Praveen

Posted on Jun 13

"Co-authored-by: Copilot" Is Not an Audit Trail — Here's What One Actually Looks Like

#ai #programming #security #discuss

In late April 2026, Microsoft shipped VS Code 1.117. Buried in the release was a change: the github.copilot.chat.generateCommitMessage.addCoAuthoring setting was flipped from off to all by default. That meant "Co-authored-by: Copilot copilot@github.com" was now being appended to every commit message in the background — silently, without showing up in the commit message editor, and critically, without verifying that Copilot had generated any of the code.

Developers noticed within days. The backlash was significant. VS Code 1.119 shipped May 3 with the default reverted and a consent requirement added. Microsoft apologized.

The technical fix was straightforward. The governance question it exposed is not.

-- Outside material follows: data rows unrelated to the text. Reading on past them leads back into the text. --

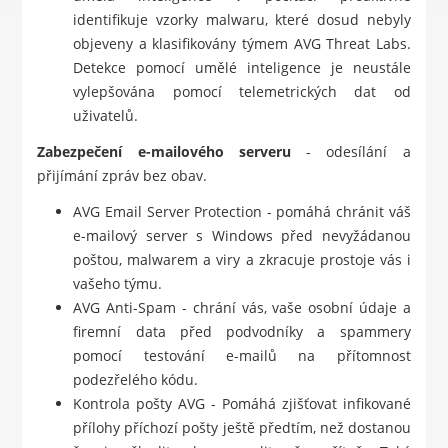
identifikuje vzorky malwaru, které dosud nebyly
objeveny a klasifikovány týmem AVG Threat Labs.
Detekce pomocí umělé inteligence je neustále
vylepšována pomocí telemetrických dat od
uživatelů.
Zabezpečení e-mailového serveru
- odesílání a
přijímání zpráv bez obav.
AVG Email Server Protection - pomáhá chránit váš
e-mailový server s Windows před nevyžádanou
poštou, malwarem a viry a zkracuje prostoje vás i
vašeho týmu.
AVG Anti-Spam - chrání vás, vaše osobní údaje a
firemní data před podvodníky a spammery
pomocí testování e-mailů na přítomnost
podezřelého kódu.
Kontrola pošty AVG - Pomáhá zjišťovat infikované
přílohy příchozí pošty ještě předtím, než dostanou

What the incident actually revealed

The developer anger wasn't really about attribution credit. It was about consent and accuracy. The co-author trailer was added to commits where AI features were disabled. It was added when developers had manually written every line. It attributed work that wasn't done.

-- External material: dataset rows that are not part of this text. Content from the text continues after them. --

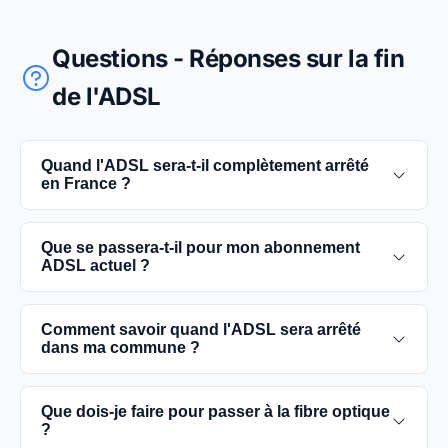
Questions - Réponses sur la fin
de l'ADSL
Quand l'ADSL sera-t-il complètement arrêté
en France ?
L'extinction complète du réseau ADSL est prévue
Que se passera-t-il pour mon abonnement
pour 2030. D'ici là, les utilisateurs sont
ADSL actuel ?
encouragés à basculer vers des connexions fibre
optique, plus rapides et fiables.
Vous pouvez continuer à utiliser votre
Comment savoir quand l'ADSL sera arrêté
abonnement ADSL jusqu'à la date de fermeture du
dans ma commune ?
réseau dans votre commune. Cependant, il est
conseillé de passer à la fibre optique dès que
Les dates précises de fermeture de l'ADSL varient
Que dois-je faire pour passer à la fibre optique
possible pour une meilleure qualité de service.
selon les communes. Vous pouvez trouver ces
?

But underneath that anger is a more important problem: even when Copilot does write code, a "Co-authored-by" git trailer tells you almost nothing useful from a governance or security standpoint.

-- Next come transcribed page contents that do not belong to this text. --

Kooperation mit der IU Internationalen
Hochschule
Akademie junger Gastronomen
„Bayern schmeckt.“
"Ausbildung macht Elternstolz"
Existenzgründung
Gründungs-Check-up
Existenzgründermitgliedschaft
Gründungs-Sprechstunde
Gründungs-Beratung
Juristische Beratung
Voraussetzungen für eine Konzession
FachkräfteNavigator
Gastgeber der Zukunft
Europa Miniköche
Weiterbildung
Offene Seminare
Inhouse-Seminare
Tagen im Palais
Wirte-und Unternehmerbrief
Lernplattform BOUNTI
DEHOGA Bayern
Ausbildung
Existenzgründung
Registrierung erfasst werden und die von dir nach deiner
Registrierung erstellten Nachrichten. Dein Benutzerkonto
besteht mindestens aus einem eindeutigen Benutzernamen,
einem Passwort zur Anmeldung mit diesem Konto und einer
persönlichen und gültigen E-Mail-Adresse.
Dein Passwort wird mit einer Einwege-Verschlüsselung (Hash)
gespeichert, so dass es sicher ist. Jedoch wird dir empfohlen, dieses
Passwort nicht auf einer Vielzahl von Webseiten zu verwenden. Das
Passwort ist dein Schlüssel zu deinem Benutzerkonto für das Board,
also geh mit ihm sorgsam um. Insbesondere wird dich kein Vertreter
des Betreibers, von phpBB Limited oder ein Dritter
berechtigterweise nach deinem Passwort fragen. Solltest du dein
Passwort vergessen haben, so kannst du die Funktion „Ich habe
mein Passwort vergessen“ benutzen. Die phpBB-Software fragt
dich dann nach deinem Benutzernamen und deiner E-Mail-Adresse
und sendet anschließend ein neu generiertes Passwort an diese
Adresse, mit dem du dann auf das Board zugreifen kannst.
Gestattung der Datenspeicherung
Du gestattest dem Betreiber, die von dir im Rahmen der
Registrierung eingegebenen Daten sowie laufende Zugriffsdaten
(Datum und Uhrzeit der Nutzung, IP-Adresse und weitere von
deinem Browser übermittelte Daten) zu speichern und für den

It tells you that a tool called Copilot existed somewhere in the developer's editor during some portion of the work that eventually became this commit. That's it.

It doesn't tell you which model generated which lines. It doesn't tell you what the developer prompted for. It doesn't contain the raw model response. It doesn't tell you whether any of the AI-generated lines touched authentication paths, hardcoded credentials, or SQL construction. It says nothing about when generation happened relative to the commit. It carries no risk score.

If you had to defend a specific commit in a security audit six months from now — "which parts of this function were AI-generated, under what prompt, using what model?" — a git trailer gets you nowhere.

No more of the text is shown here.